週刊少年マガジン / 通常連載

シチハゴジュウロク

『シチハゴジュウロク』は、週刊少年マガジンの年別掲載作品一覧作品として記録されている漫画です。出版社は講談社。作者(作画)は笹古みとも。原作者などは工藤哲孝です。連載期間は2018年48号 - 2019年31号。

あらすじ・ネタバレ

平凡な男子高校生・五六冴郎は、ある日、藤宮しちはという少女を危険から救う。 その直後、二人は思いがけずキスをしてしまう。 普通なら恋の始まりを予感させる出来事だが、冴郎の身には、それを境に説明のつかない殺意が集まり始める。 誰かに狙われている気配は次第に現実のものとなり、日常の風景は安全な場所ではなくなる。 冴郎が殺されると、しちはが身代わりになるように命を落とし、その後、冴郎は生き返る。 彼女の死によって自分だけが戻されたことに気づいた冴郎は、なぜ自分が狙われたのか、誰が殺したのか、そしてどのような仕掛けでしちはが命を差し出したのかを突き止めなければならない。 謎を解けば彼女を取り戻せる可能性がある一方、真相に近づくほど新たな殺意が襲いかかる。 最初の大きな事件では、冴郎は駅のホームから線路へ突き落とされる。 事故に見える状況の中に、犯人の意図や細工を読み取らなければならず、蘇生した彼は自分の記憶と現場に残る違和感を手掛かりに推理を進める。 物語は、死ぬたびに時間をやり直す単純なループものではない。 冴郎の死としちはの身代わりが、二人の関係を変える超常的なルールとして機能し、恋愛感情と謎解きが同時に進んでいく。 冴郎は、自分を助けてくれた少女を今度は自分が救うため、事件の構造を理解し、犯人の心理を読み、次の死を避ける方法を探す。 しちはもただ守られるだけの存在ではなく、冴郎を生かすために自ら選択をする強さを見せる。 学園の恋愛ものらしい初々しさ、殺人事件を追う緊張感、死と再生をめぐる不思議さが組み合わさり、相手を思う気持ちが謎を解く力にも代償にもなる、青春ミステリーとして展開する。 事件の解決には、犯人を見つけるだけでなく、なぜその方法が成立したのかを考える必要がある。 目撃証言や現場の配置、被害者の行動といった情報が、超常現象のルールと組み合わさることで別の意味を持ち始める。 冴郎は死を経験したからといって無敵になるわけではなく、恐怖や痛みを抱えたまま次の行動を選ばなければならない。 その弱さがあるからこそ、しちはを救いたいという願いがきれいごとに終わらず、切実な推理へつながっている。

豆知識・雑学・よくある質問

数字や時間制限を使ったゲームでは、参加者がルールをどこまで正確に理解し、条件の例外を見落とさないかが重要です。

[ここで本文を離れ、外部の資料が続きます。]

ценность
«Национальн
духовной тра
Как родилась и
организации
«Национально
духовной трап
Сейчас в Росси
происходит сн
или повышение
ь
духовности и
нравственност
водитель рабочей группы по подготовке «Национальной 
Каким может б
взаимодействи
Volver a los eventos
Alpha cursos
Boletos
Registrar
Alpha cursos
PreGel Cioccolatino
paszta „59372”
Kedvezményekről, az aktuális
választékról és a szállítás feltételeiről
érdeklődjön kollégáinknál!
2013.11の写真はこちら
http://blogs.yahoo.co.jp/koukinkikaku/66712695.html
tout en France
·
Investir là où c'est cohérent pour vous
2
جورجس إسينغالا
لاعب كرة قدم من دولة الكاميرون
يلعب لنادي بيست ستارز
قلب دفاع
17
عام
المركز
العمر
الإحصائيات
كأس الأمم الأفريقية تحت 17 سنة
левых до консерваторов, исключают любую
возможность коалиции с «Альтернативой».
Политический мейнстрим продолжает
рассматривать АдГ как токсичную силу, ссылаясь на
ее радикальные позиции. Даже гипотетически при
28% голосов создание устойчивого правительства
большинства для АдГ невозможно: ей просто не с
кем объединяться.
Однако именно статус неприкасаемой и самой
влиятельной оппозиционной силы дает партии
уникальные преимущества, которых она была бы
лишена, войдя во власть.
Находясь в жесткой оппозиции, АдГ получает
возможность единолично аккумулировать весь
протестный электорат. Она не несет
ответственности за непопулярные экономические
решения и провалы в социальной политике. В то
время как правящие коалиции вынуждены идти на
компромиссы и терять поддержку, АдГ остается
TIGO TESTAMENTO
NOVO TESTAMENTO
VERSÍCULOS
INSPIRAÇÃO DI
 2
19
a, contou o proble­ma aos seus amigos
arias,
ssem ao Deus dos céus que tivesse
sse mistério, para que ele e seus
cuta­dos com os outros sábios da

複数人で挑む場合は、情報を共有する相手と隠す相手を判断しなければならず、仲間同士の疑いも危険になります。タイトルに含まれる数字が示す関係や制限は、勝敗だけでなく人物の過去や選択とも結び付く仕掛けとして機能します。

読者の感想・考察まとめ

数字や時間制限が関係する物語では、条件を正しく理解しても、誰を信じるかで結果が変わる。参加者が互いの情報を隠すほど、数字は客観的な指標ではなく心理戦の道具になる。タイトルの不思議な数字を手掛かりに、人物の過去やゲームのルールを読み解く楽しさがあり、単純な勝敗よりも選択の積み重ねが緊張を作っている。